*** SUPPLIED DATA ***
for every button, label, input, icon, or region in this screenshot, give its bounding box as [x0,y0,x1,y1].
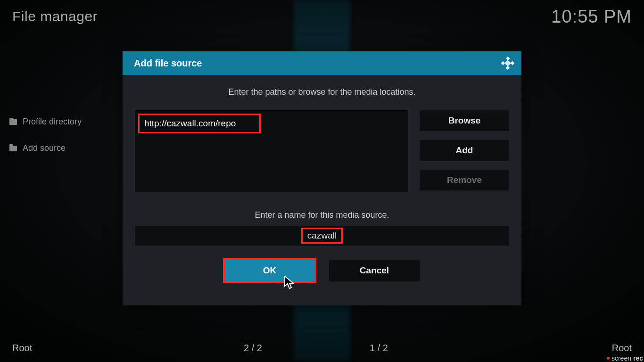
footer-right: Root [612,343,632,354]
paths-list[interactable]: http://cazwall.com/repo [135,110,408,192]
svg-rect-4 [504,60,511,66]
sidebar-item-add-source[interactable]: Add source [9,143,66,153]
kodi-icon [501,56,515,70]
source-name-input[interactable]: cazwall [135,226,509,246]
dialog-title: Add file source [134,58,202,69]
folder-icon [9,119,17,125]
clock: 10:55 PM [551,7,632,27]
page-title: File manager [12,8,98,25]
sidebar-item-label: Profile directory [23,117,82,127]
add-file-source-dialog: Add file source Enter the paths or brows… [123,51,521,305]
source-name-value: cazwall [301,228,343,244]
footer-left: Root [12,343,32,354]
record-dot-icon [607,357,610,360]
screenrec-brand2: rec [633,354,643,362]
dialog-titlebar: Add file source [123,51,521,75]
add-button[interactable]: Add [420,140,509,161]
name-prompt: Enter a name for this media source. [123,210,521,220]
screenrec-watermark: screenrec [607,354,643,362]
footer-count-left: 2 / 2 [244,343,262,354]
remove-button: Remove [420,170,509,190]
cancel-button[interactable]: Cancel [329,260,420,281]
sidebar-item-label: Add source [23,143,66,153]
footer-count-right: 1 / 2 [370,343,388,354]
sidebar-item-profile-directory[interactable]: Profile directory [9,117,82,127]
screenrec-brand1: screen [611,354,631,362]
browse-button[interactable]: Browse [420,110,509,131]
path-input[interactable]: http://cazwall.com/repo [138,114,261,133]
folder-icon [9,146,17,151]
ok-button[interactable]: OK [224,260,315,281]
paths-prompt: Enter the paths or browse for the media … [123,87,521,97]
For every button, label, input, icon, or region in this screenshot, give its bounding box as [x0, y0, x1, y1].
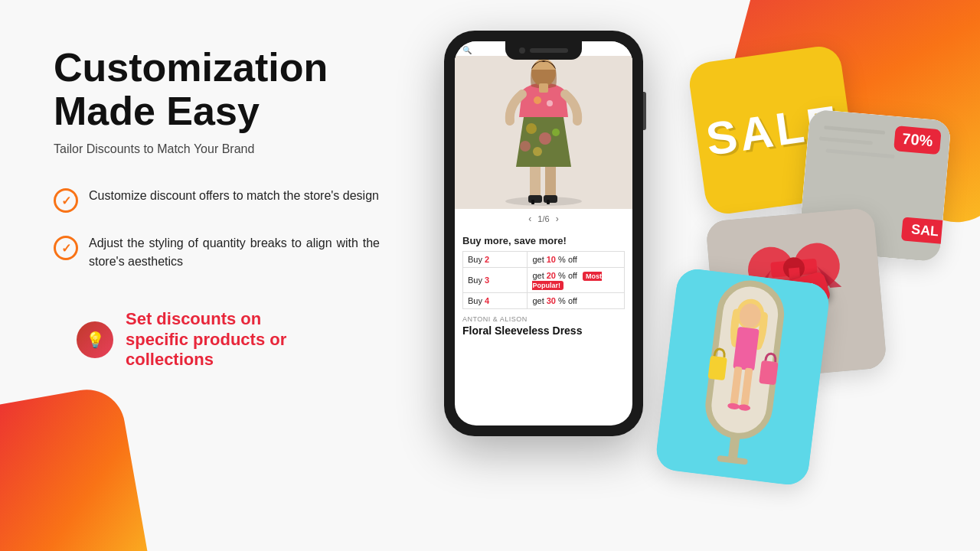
svg-rect-6: [531, 200, 534, 204]
svg-rect-5: [544, 195, 557, 203]
svg-rect-16: [539, 83, 548, 93]
product-image: [455, 56, 632, 209]
off-cell-3: get 30 % off: [528, 293, 625, 309]
svg-rect-36: [707, 356, 727, 380]
image-counter: 1/6: [537, 214, 549, 223]
phone-wrapper: 🔍: [444, 31, 643, 436]
sale-cards-collage: SALE 70% SAL: [674, 38, 934, 497]
buy-cell-2: Buy 3: [463, 268, 528, 293]
zoom-icon[interactable]: 🔍: [462, 46, 472, 54]
phone-mockup-container: 🔍: [429, 31, 658, 436]
badge-70-percent: 70%: [893, 126, 942, 155]
phone-notch: [505, 41, 582, 60]
popular-badge: Most Popular!: [532, 272, 602, 290]
badge-sal: SAL: [901, 217, 949, 244]
buy-more-title: Buy more, save more!: [462, 235, 625, 246]
buy-num-2: 3: [485, 276, 489, 285]
off-cell-1: get 10 % off: [528, 252, 625, 268]
svg-point-9: [539, 132, 551, 145]
shopping-girl-svg: [655, 267, 831, 487]
pct-2: 20: [547, 271, 556, 280]
page-subtitle: Tailor Discounts to Match Your Brand: [54, 142, 429, 156]
left-column: Customization Made Easy Tailor Discounts…: [54, 38, 429, 370]
svg-point-14: [547, 100, 553, 106]
table-row: Buy 2 get 10 % off: [463, 252, 625, 268]
pct-1: 10: [547, 255, 556, 264]
phone-screen: 🔍: [455, 41, 632, 425]
page-title: Customization Made Easy: [54, 46, 429, 133]
buy-cell-3: Buy 4: [463, 293, 528, 309]
speaker-bar: [530, 48, 568, 53]
feature-text-2: Adjust the styling of quantity breaks to…: [89, 234, 380, 271]
svg-rect-7: [547, 200, 550, 204]
svg-point-11: [552, 129, 560, 136]
table-row: Buy 4 get 30 % off: [463, 293, 625, 309]
svg-point-12: [520, 141, 531, 152]
check-icon-2: [54, 236, 78, 260]
image-navigation: ‹ 1/6 ›: [455, 209, 632, 229]
off-cell-2: get 20 % off Most Popular!: [528, 268, 625, 293]
highlight-text: Set discounts on specific products or co…: [126, 309, 325, 370]
table-row: Buy 3 get 20 % off Most Popular!: [463, 268, 625, 293]
svg-point-13: [534, 96, 541, 104]
sale-card-girl: [655, 267, 831, 487]
camera-dot: [519, 47, 525, 54]
svg-point-10: [533, 147, 542, 156]
buy-more-section: Buy more, save more! Buy 2 get 10 % off: [455, 229, 632, 312]
discount-table: Buy 2 get 10 % off Buy 3: [462, 251, 625, 309]
feature-item-2: Adjust the styling of quantity breaks to…: [54, 234, 429, 271]
buy-num-1: 2: [485, 255, 489, 264]
dress-figure: [455, 56, 632, 209]
feature-text-1: Customize discount offers to match the s…: [89, 187, 379, 205]
svg-rect-4: [528, 195, 542, 203]
feature-list: Customize discount offers to match the s…: [54, 187, 429, 271]
buy-cell-1: Buy 2: [463, 252, 528, 268]
feature-item-1: Customize discount offers to match the s…: [54, 187, 429, 213]
pct-3: 30: [547, 296, 556, 305]
check-icon-1: [54, 188, 78, 213]
buy-num-3: 4: [485, 296, 489, 305]
svg-point-8: [526, 123, 537, 134]
svg-rect-37: [759, 360, 778, 385]
product-name: Floral Sleeveless Dress: [455, 324, 632, 341]
highlight-section: Set discounts on specific products or co…: [77, 309, 429, 370]
product-brand: ANTONI & ALISON: [455, 312, 632, 324]
next-arrow[interactable]: ›: [556, 214, 559, 224]
bulb-icon: [77, 321, 113, 358]
phone-frame: 🔍: [444, 31, 643, 436]
prev-arrow[interactable]: ‹: [528, 214, 531, 224]
phone-side-button: [643, 92, 646, 130]
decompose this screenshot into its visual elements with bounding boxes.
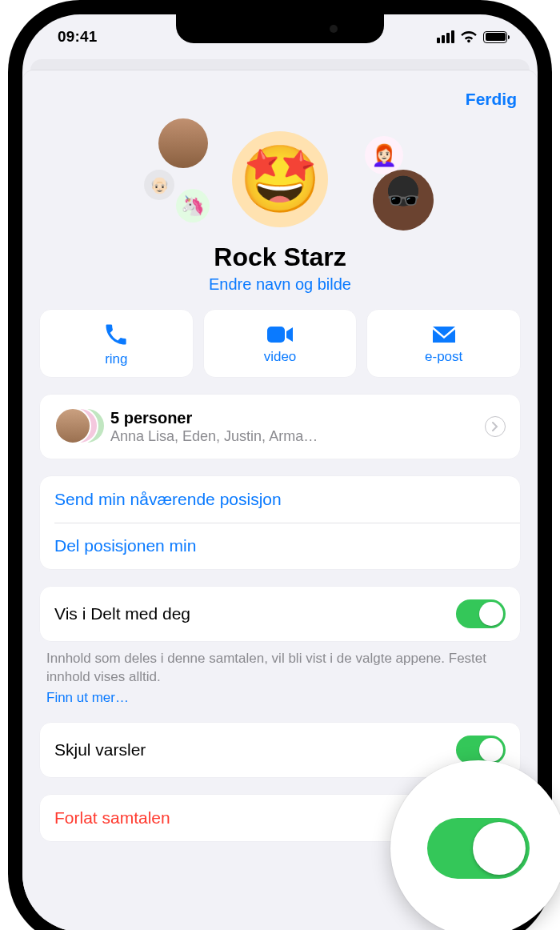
- phone-icon: [104, 323, 128, 347]
- cellular-signal-icon: [437, 30, 454, 43]
- share-location-row[interactable]: Del posisjonen min: [40, 523, 520, 569]
- learn-more-link[interactable]: Finn ut mer…: [46, 688, 514, 707]
- member-avatar-3: 👴🏻: [144, 170, 174, 200]
- group-avatar-cluster[interactable]: 👴🏻 🦄 👩🏻‍🦰 🕶️ 🤩: [22, 117, 538, 241]
- send-current-location-row[interactable]: Send min nåværende posisjon: [40, 476, 520, 523]
- shared-with-you-section: Vis i Delt med deg: [40, 587, 520, 641]
- magnified-toggle-icon: [427, 818, 530, 879]
- chevron-right-icon: [485, 416, 506, 437]
- status-time: 09:41: [58, 28, 98, 46]
- members-names: Anna Lisa, Eden, Justin, Arma…: [110, 428, 318, 445]
- members-row[interactable]: 5 personer Anna Lisa, Eden, Justin, Arma…: [40, 395, 520, 459]
- member-avatar-5: 🕶️: [373, 170, 434, 230]
- video-label: video: [264, 349, 297, 365]
- shared-with-you-toggle[interactable]: [456, 599, 506, 628]
- members-avatars: [54, 407, 102, 446]
- members-section: 5 personer Anna Lisa, Eden, Justin, Arma…: [40, 395, 520, 459]
- mail-button[interactable]: e-post: [367, 310, 520, 377]
- member-avatar-4: 👩🏻‍🦰: [365, 136, 403, 174]
- battery-icon: [483, 31, 507, 43]
- wifi-icon: [460, 30, 478, 43]
- svg-rect-0: [267, 327, 285, 343]
- shared-with-you-note: Innhold som deles i denne samtalen, vil …: [22, 649, 538, 712]
- mail-icon: [431, 325, 457, 344]
- shared-with-you-row: Vis i Delt med deg: [40, 587, 520, 641]
- call-label: ring: [105, 351, 127, 367]
- group-avatar-main: 🤩: [232, 131, 328, 227]
- status-indicators: [437, 30, 507, 43]
- mail-label: e-post: [425, 349, 462, 365]
- video-button[interactable]: video: [204, 310, 357, 377]
- done-button[interactable]: Ferdig: [466, 90, 517, 109]
- contact-actions: ring video e-post: [22, 310, 538, 377]
- notch: [176, 14, 384, 43]
- background-card: [30, 59, 530, 70]
- member-avatar-2: 🦄: [176, 189, 210, 222]
- hide-alerts-label: Skjul varsler: [54, 740, 146, 760]
- change-name-photo-link[interactable]: Endre navn og bilde: [22, 275, 538, 294]
- member-avatar-1: [158, 118, 208, 168]
- group-name: Rock Starz: [22, 243, 538, 272]
- shared-with-you-label: Vis i Delt med deg: [54, 604, 190, 623]
- magnified-toggle-callout: [390, 760, 560, 930]
- call-button[interactable]: ring: [40, 310, 193, 377]
- video-icon: [266, 325, 294, 344]
- location-section: Send min nåværende posisjon Del posisjon…: [40, 476, 520, 569]
- members-count: 5 personer: [110, 409, 318, 427]
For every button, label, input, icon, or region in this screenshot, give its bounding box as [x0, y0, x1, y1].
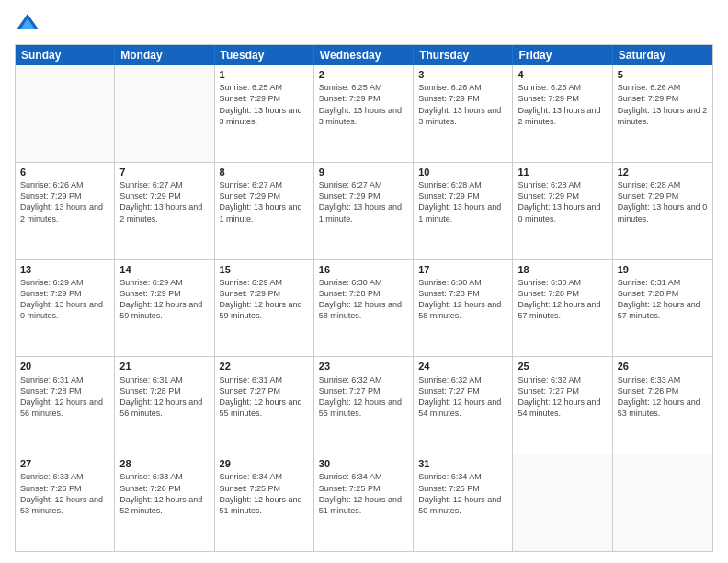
day-number: 9: [319, 166, 408, 178]
day-number: 23: [319, 360, 408, 373]
day-info: Sunrise: 6:34 AM Sunset: 7:25 PM Dayligh…: [418, 471, 507, 516]
calendar-cell: 25Sunrise: 6:32 AM Sunset: 7:27 PM Dayli…: [513, 357, 612, 454]
day-info: Sunrise: 6:33 AM Sunset: 7:26 PM Dayligh…: [618, 374, 708, 419]
day-number: 19: [618, 263, 708, 276]
calendar-cell: [513, 454, 612, 551]
day-number: 6: [20, 166, 109, 178]
calendar-week-1: 1Sunrise: 6:25 AM Sunset: 7:29 PM Daylig…: [16, 65, 712, 162]
calendar-cell: 3Sunrise: 6:26 AM Sunset: 7:29 PM Daylig…: [414, 65, 513, 162]
day-number: 17: [418, 263, 507, 276]
day-info: Sunrise: 6:28 AM Sunset: 7:29 PM Dayligh…: [618, 179, 708, 224]
calendar-cell: 23Sunrise: 6:32 AM Sunset: 7:27 PM Dayli…: [314, 357, 414, 454]
day-number: 30: [319, 457, 408, 470]
logo: [15, 11, 44, 37]
logo-icon: [15, 11, 40, 37]
day-info: Sunrise: 6:26 AM Sunset: 7:29 PM Dayligh…: [418, 82, 507, 127]
calendar-week-5: 27Sunrise: 6:33 AM Sunset: 7:26 PM Dayli…: [16, 454, 712, 551]
day-number: 20: [20, 360, 109, 373]
day-number: 4: [518, 68, 607, 81]
header-cell-wednesday: Wednesday: [314, 45, 414, 65]
calendar-cell: [16, 65, 115, 162]
day-number: 29: [220, 457, 309, 470]
day-info: Sunrise: 6:30 AM Sunset: 7:28 PM Dayligh…: [518, 277, 607, 322]
day-number: 15: [220, 263, 309, 276]
calendar-week-2: 6Sunrise: 6:26 AM Sunset: 7:29 PM Daylig…: [16, 162, 712, 259]
calendar-cell: 24Sunrise: 6:32 AM Sunset: 7:27 PM Dayli…: [414, 357, 513, 454]
day-number: 7: [119, 166, 209, 178]
day-info: Sunrise: 6:34 AM Sunset: 7:25 PM Dayligh…: [319, 471, 408, 516]
calendar-cell: 28Sunrise: 6:33 AM Sunset: 7:26 PM Dayli…: [115, 454, 214, 551]
day-info: Sunrise: 6:31 AM Sunset: 7:27 PM Dayligh…: [220, 374, 309, 419]
day-number: 28: [119, 457, 209, 470]
calendar-cell: 5Sunrise: 6:26 AM Sunset: 7:29 PM Daylig…: [613, 65, 712, 162]
calendar-cell: 10Sunrise: 6:28 AM Sunset: 7:29 PM Dayli…: [414, 163, 513, 259]
day-number: 8: [220, 166, 309, 178]
day-number: 1: [220, 68, 309, 81]
day-info: Sunrise: 6:25 AM Sunset: 7:29 PM Dayligh…: [220, 82, 309, 127]
calendar-cell: 22Sunrise: 6:31 AM Sunset: 7:27 PM Dayli…: [215, 357, 314, 454]
day-number: 18: [518, 263, 607, 276]
day-number: 3: [418, 68, 507, 81]
day-info: Sunrise: 6:32 AM Sunset: 7:27 PM Dayligh…: [319, 374, 408, 419]
day-number: 31: [418, 457, 507, 470]
day-number: 26: [618, 360, 708, 373]
day-number: 10: [418, 166, 507, 178]
day-info: Sunrise: 6:26 AM Sunset: 7:29 PM Dayligh…: [618, 82, 708, 127]
day-info: Sunrise: 6:26 AM Sunset: 7:29 PM Dayligh…: [20, 179, 109, 224]
day-info: Sunrise: 6:30 AM Sunset: 7:28 PM Dayligh…: [319, 277, 408, 322]
calendar-cell: 12Sunrise: 6:28 AM Sunset: 7:29 PM Dayli…: [613, 163, 712, 259]
calendar-cell: 31Sunrise: 6:34 AM Sunset: 7:25 PM Dayli…: [414, 454, 513, 551]
day-info: Sunrise: 6:31 AM Sunset: 7:28 PM Dayligh…: [119, 374, 209, 419]
header-cell-saturday: Saturday: [613, 45, 712, 65]
calendar-week-3: 13Sunrise: 6:29 AM Sunset: 7:29 PM Dayli…: [16, 259, 712, 357]
day-info: Sunrise: 6:27 AM Sunset: 7:29 PM Dayligh…: [119, 179, 209, 224]
day-info: Sunrise: 6:30 AM Sunset: 7:28 PM Dayligh…: [418, 277, 507, 322]
calendar-cell: 15Sunrise: 6:29 AM Sunset: 7:29 PM Dayli…: [215, 260, 314, 357]
day-number: 5: [618, 68, 708, 81]
calendar-cell: 4Sunrise: 6:26 AM Sunset: 7:29 PM Daylig…: [513, 65, 612, 162]
calendar-cell: 2Sunrise: 6:25 AM Sunset: 7:29 PM Daylig…: [314, 65, 414, 162]
calendar-cell: 9Sunrise: 6:27 AM Sunset: 7:29 PM Daylig…: [314, 163, 414, 259]
calendar-cell: 11Sunrise: 6:28 AM Sunset: 7:29 PM Dayli…: [513, 163, 612, 259]
day-info: Sunrise: 6:27 AM Sunset: 7:29 PM Dayligh…: [220, 179, 309, 224]
day-info: Sunrise: 6:26 AM Sunset: 7:29 PM Dayligh…: [518, 82, 607, 127]
calendar-cell: 30Sunrise: 6:34 AM Sunset: 7:25 PM Dayli…: [314, 454, 414, 551]
day-number: 21: [119, 360, 209, 373]
day-number: 14: [119, 263, 209, 276]
day-info: Sunrise: 6:25 AM Sunset: 7:29 PM Dayligh…: [319, 82, 408, 127]
calendar-cell: 13Sunrise: 6:29 AM Sunset: 7:29 PM Dayli…: [16, 260, 115, 357]
header-cell-thursday: Thursday: [414, 45, 513, 65]
day-number: 13: [20, 263, 109, 276]
day-info: Sunrise: 6:29 AM Sunset: 7:29 PM Dayligh…: [119, 277, 209, 322]
header: [15, 11, 713, 37]
header-cell-tuesday: Tuesday: [215, 45, 314, 65]
day-number: 22: [220, 360, 309, 373]
calendar-body: 1Sunrise: 6:25 AM Sunset: 7:29 PM Daylig…: [16, 65, 712, 551]
day-info: Sunrise: 6:33 AM Sunset: 7:26 PM Dayligh…: [20, 471, 109, 516]
calendar-cell: 18Sunrise: 6:30 AM Sunset: 7:28 PM Dayli…: [513, 260, 612, 357]
day-info: Sunrise: 6:29 AM Sunset: 7:29 PM Dayligh…: [220, 277, 309, 322]
day-number: 16: [319, 263, 408, 276]
calendar-cell: 27Sunrise: 6:33 AM Sunset: 7:26 PM Dayli…: [16, 454, 115, 551]
calendar-cell: 29Sunrise: 6:34 AM Sunset: 7:25 PM Dayli…: [215, 454, 314, 551]
calendar-week-4: 20Sunrise: 6:31 AM Sunset: 7:28 PM Dayli…: [16, 356, 712, 454]
header-cell-monday: Monday: [115, 45, 214, 65]
calendar-cell: 17Sunrise: 6:30 AM Sunset: 7:28 PM Dayli…: [414, 260, 513, 357]
day-number: 25: [518, 360, 607, 373]
day-number: 27: [20, 457, 109, 470]
calendar-cell: [115, 65, 214, 162]
day-info: Sunrise: 6:28 AM Sunset: 7:29 PM Dayligh…: [418, 179, 507, 224]
day-info: Sunrise: 6:32 AM Sunset: 7:27 PM Dayligh…: [518, 374, 607, 419]
calendar-cell: [613, 454, 712, 551]
day-info: Sunrise: 6:28 AM Sunset: 7:29 PM Dayligh…: [518, 179, 607, 224]
day-info: Sunrise: 6:31 AM Sunset: 7:28 PM Dayligh…: [618, 277, 708, 322]
calendar-cell: 1Sunrise: 6:25 AM Sunset: 7:29 PM Daylig…: [215, 65, 314, 162]
day-info: Sunrise: 6:27 AM Sunset: 7:29 PM Dayligh…: [319, 179, 408, 224]
header-cell-friday: Friday: [513, 45, 612, 65]
day-info: Sunrise: 6:31 AM Sunset: 7:28 PM Dayligh…: [20, 374, 109, 419]
day-info: Sunrise: 6:33 AM Sunset: 7:26 PM Dayligh…: [119, 471, 209, 516]
calendar-cell: 20Sunrise: 6:31 AM Sunset: 7:28 PM Dayli…: [16, 357, 115, 454]
calendar-cell: 14Sunrise: 6:29 AM Sunset: 7:29 PM Dayli…: [115, 260, 214, 357]
calendar-cell: 19Sunrise: 6:31 AM Sunset: 7:28 PM Dayli…: [613, 260, 712, 357]
calendar-cell: 16Sunrise: 6:30 AM Sunset: 7:28 PM Dayli…: [314, 260, 414, 357]
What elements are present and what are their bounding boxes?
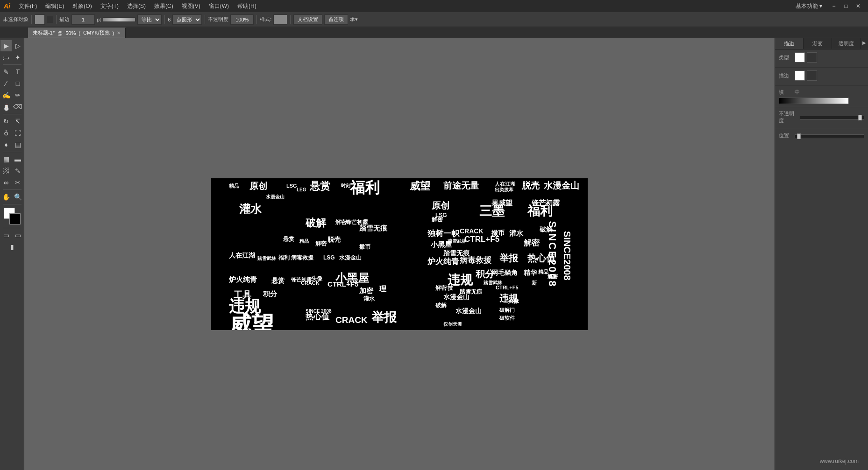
*** End of SUPPLIED DATA ***
## WHAT IS EXPECTED
Wherever the word "specific" turns up in the records above, copy the line that holds it.

## SOLUTION FOR THIS TASK
highlight-text: Set discounts on specific products or co…: [126, 309, 325, 370]
highlight-section: Set discounts on specific products or co…: [77, 309, 429, 370]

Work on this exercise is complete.